**EXERCISE:** Where a line of the data holds the word "tendría", copy that line.

#### INFORMATION SUPPLIED

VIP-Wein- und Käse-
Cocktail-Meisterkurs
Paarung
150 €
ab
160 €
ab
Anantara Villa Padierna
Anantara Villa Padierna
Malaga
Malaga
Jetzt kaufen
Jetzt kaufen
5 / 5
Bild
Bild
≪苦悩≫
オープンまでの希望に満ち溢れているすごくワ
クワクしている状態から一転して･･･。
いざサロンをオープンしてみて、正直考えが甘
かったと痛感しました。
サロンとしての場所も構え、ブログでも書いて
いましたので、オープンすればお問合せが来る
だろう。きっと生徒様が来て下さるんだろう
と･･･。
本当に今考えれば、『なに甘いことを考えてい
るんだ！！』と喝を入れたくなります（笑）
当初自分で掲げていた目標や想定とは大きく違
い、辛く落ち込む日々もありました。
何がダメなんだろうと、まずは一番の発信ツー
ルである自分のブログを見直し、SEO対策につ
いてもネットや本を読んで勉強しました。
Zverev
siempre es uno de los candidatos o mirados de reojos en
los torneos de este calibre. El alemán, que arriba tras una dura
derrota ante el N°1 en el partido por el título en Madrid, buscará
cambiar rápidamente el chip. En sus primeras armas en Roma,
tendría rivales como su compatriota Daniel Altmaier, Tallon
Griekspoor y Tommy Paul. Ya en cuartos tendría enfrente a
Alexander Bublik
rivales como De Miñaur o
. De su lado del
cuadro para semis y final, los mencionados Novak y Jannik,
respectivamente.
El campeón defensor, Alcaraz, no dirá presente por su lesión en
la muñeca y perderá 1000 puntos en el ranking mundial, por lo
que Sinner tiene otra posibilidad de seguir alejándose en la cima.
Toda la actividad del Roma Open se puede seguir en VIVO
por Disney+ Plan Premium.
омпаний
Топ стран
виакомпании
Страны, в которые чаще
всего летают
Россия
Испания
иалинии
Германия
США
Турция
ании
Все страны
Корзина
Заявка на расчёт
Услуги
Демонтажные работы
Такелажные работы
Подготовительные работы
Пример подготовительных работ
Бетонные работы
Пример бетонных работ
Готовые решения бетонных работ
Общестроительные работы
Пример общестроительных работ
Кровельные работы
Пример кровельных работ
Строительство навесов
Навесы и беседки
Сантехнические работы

########

**SOLUTION:**
tendría rivales como su compatriota Daniel Altmaier, Tallon
Griekspoor y Tommy Paul. Ya en cuartos tendría enfrente a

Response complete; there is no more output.